Prognosis of cloacogenic and squamous cancers of the anal canal

Abstract
From 1968 to 1982, 195 patients with invasive cancer of the anal canal were treated (average age, 67 .+-. 11 years; range, 38 to 85 years; sex ratio [women/men]: 5/1). Histology revealed: cloacogenic cancer, 20 cases; squamous cancer, poorly differentiated, 30; moderately differentiated, 68; well differentiated, 77. The initial size of the cloacogenic cancers was smaller than the squamous cancers. Invasion less than half the circumference of the canal was 90 and 74 percent, respectively.
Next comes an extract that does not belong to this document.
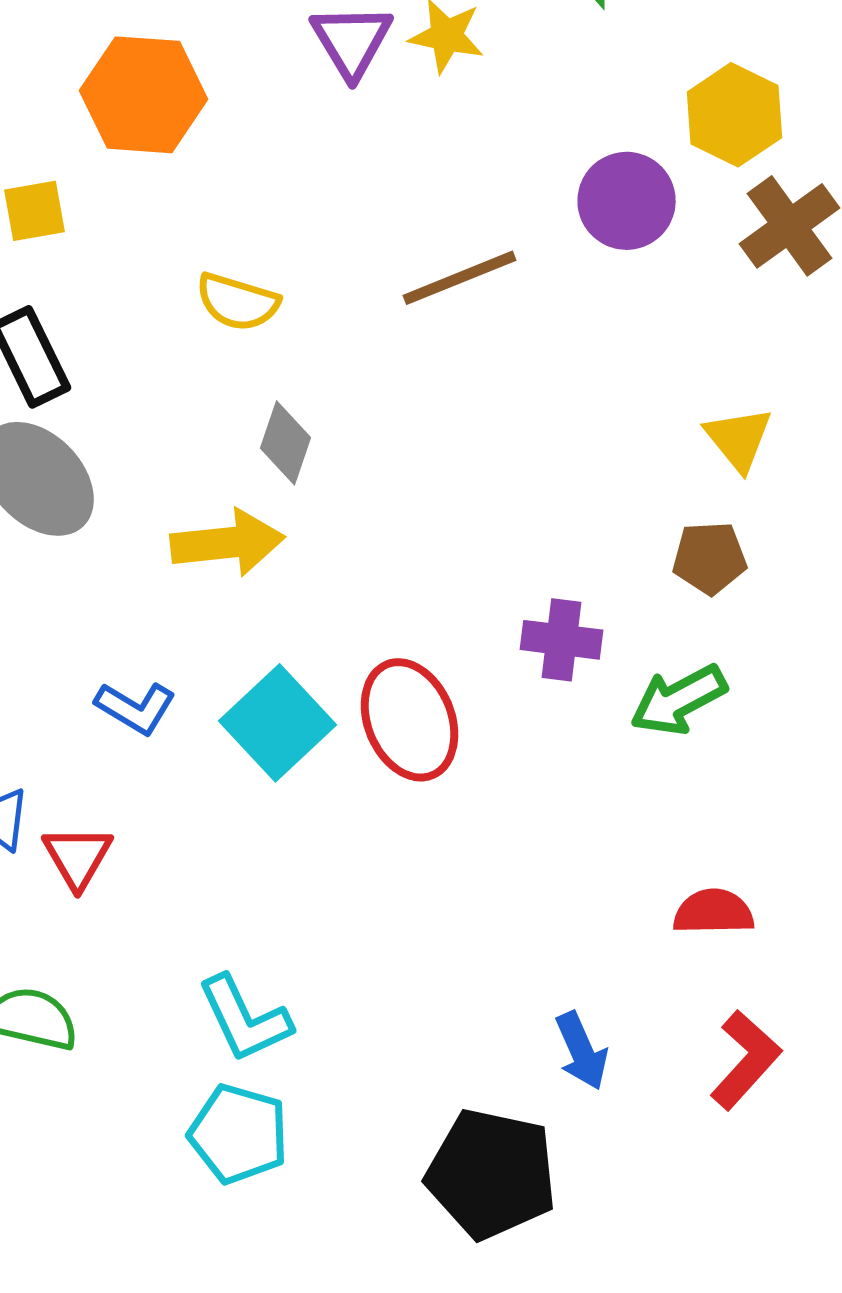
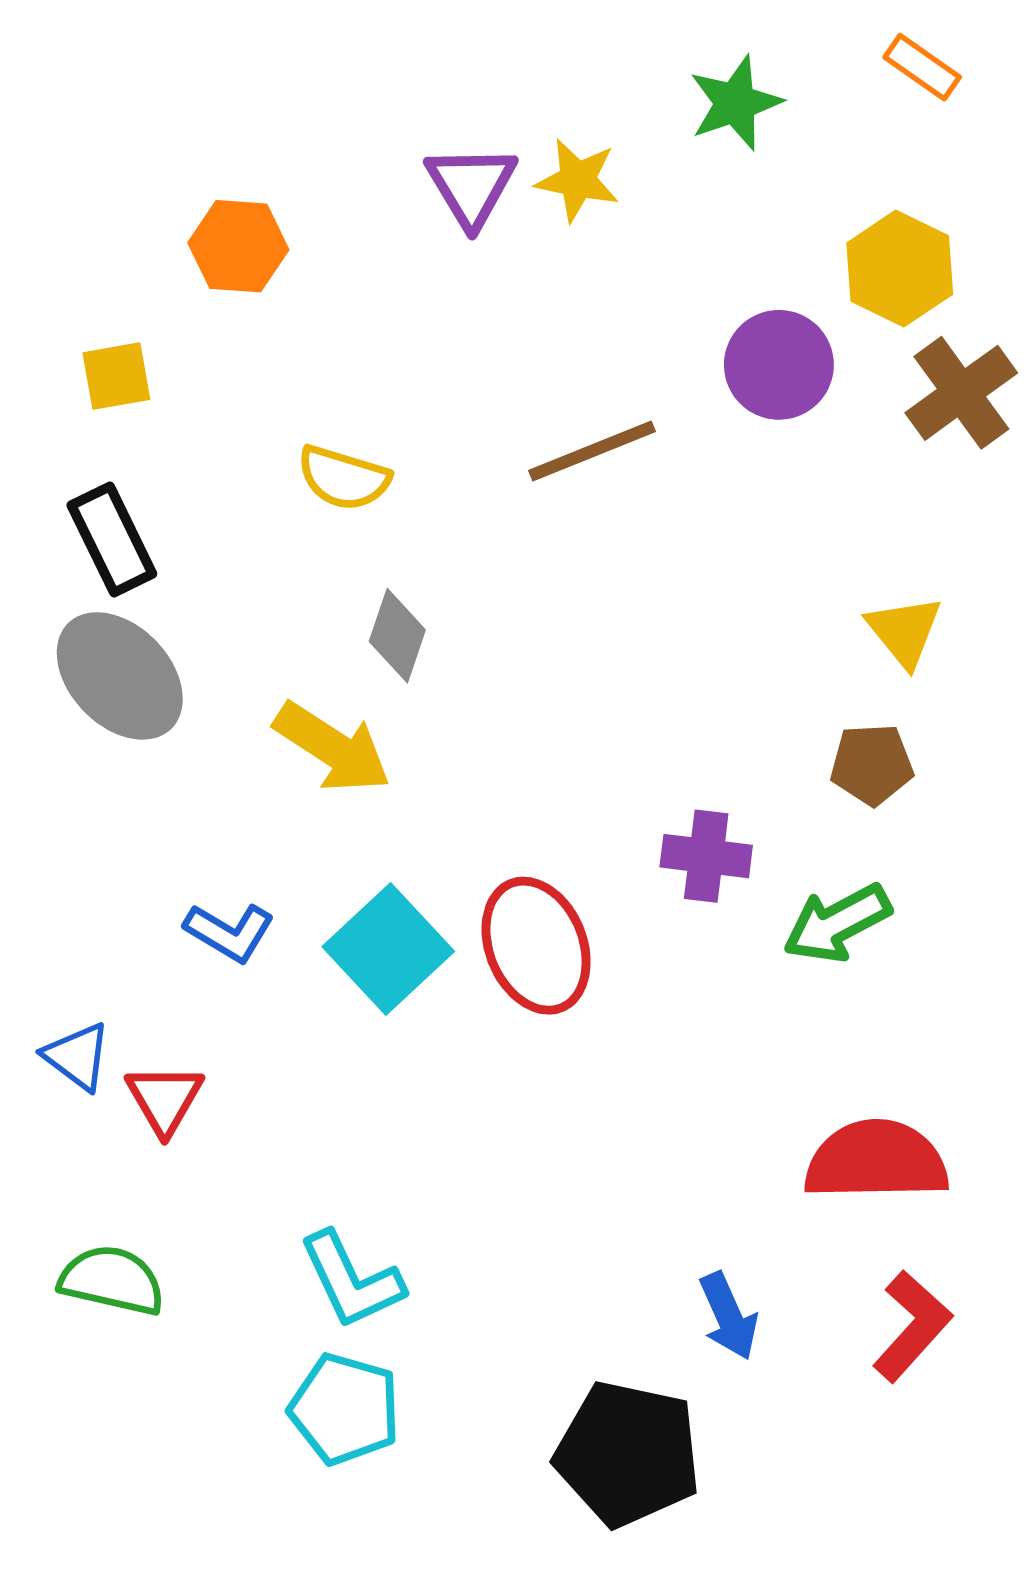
orange hexagon: (144, 95) -> (238, 246), size x0.7
yellow arrow: (228, 543) -> (332, 748), turned 39
red semicircle: (714, 912) -> (876, 1161), size x1.6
No patients with cloacogenic cancer presented with positive inguinal nodes; however, there were 22 unilateral and five bilateral positive nodes in the squamous cancers. All 195 patients received radiotheraphy as the first treatment. There were no differences among the patients operated on with respect to sterilized operative specimens, postradiotherapy sequelae, perineal recurrences, and/or visceral metastases in the cloacogenic and squamous cancers. Five-year survival was better in cloagenic (62 percent) than in squamous cancers (56 percent); this difference was not significant, and was related to the initial size of the tumor. The number of patients with no evidence of disease and good anal function was significantly related to the initial size of the tumor, and was independent of the histologic findings.